> _ACTIVITY_: Print every record exactly, omitting all pictures.
::: RECORDS PROVIDED
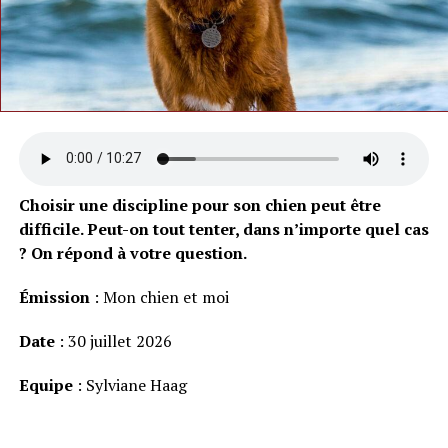
Choisir une discipline pour son chien peut être
difficile. Peut-on tout tenter, dans n’importe quel cas
? On répond à votre question.
Émission
: Mon chien et moi
Date
: 30 juillet 2026
Equipe
: Sylviane Haag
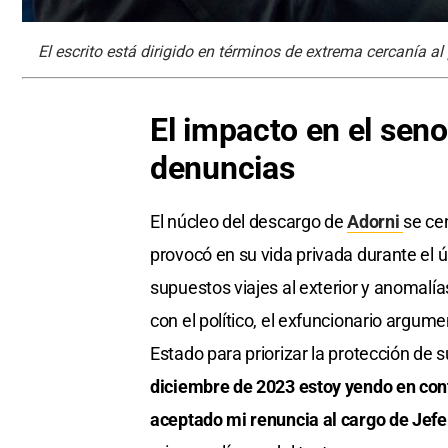
El escrito está dirigido en términos de extrema cercanía al 
El impacto en el seno 
denuncias
El núcleo del descargo de
Adorni
se ce
provocó en su vida privada durante el 
supuestos viajes al exterior y anomalí
con el político, el exfuncionario argume
Estado para priorizar la protección de s
diciembre de 2023 estoy yendo en cont
aceptado mi renuncia al cargo de Jefe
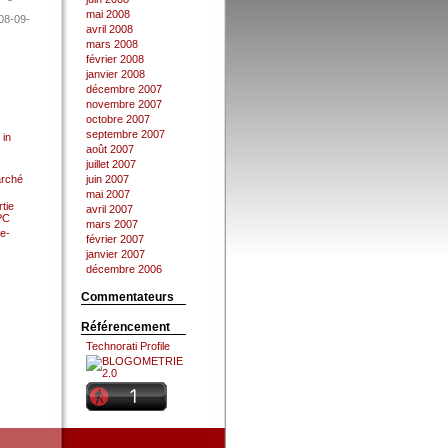
mai 2008
08-09-
avril 2008
mars 2008
février 2008
janvier 2008
décembre 2007
novembre 2007
octobre 2007
septembre 2007
 in
août 2007
juillet 2007
arché
juin 2007
mai 2007
tie
avril 2007
 PC
mars 2007
e-
février 2007
janvier 2007
décembre 2006
Commentateurs
Référencement
Technorati Profile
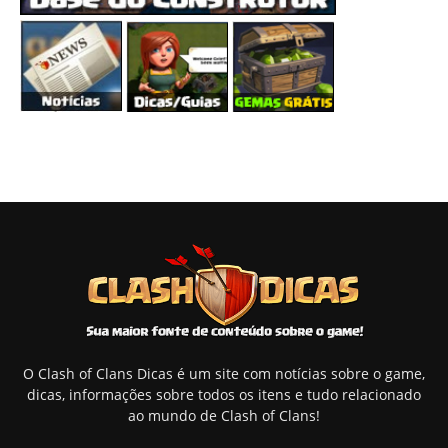
O Clash of Clans Dicas é um site com notícias sobre o game,
dicas, informações sobre todos os itens e tudo relacionado
ao mundo de Clash of Clans!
::::::
> _OUTPUT OF THE EXERCISE_:
Choisir une discipline pour son chien peut être
difficile. Peut-on tout tenter, dans n’importe quel cas
? On répond à votre question.
Émission
: Mon chien et moi
Date
: 30 juillet 2026
Equipe
: Sylviane Haag
El escrito está dirigido en términos de extrema cercanía al 
El impacto en el seno 
denuncias
El núcleo del descargo de
Adorni
se ce
provocó en su vida privada durante el 
supuestos viajes al exterior y anomalí
con el político, el exfuncionario argume
Estado para priorizar la protección de s
diciembre de 2023 estoy yendo en cont
aceptado mi renuncia al cargo de Jefe
mai 2008
08-09-
avril 2008
mars 2008
février 2008
janvier 2008
décembre 2007
novembre 2007
octobre 2007
septembre 2007
 in
août 2007
juillet 2007
arché
juin 2007
mai 2007
tie
avril 2007
 PC
mars 2007
e-
février 2007
janvier 2007
décembre 2006
Commentateurs
Référencement
Technorati Profile
O Clash of Clans Dicas é um site com notícias sobre o game,
dicas, informações sobre todos os itens e tudo relacionado
ao mundo de Clash of Clans!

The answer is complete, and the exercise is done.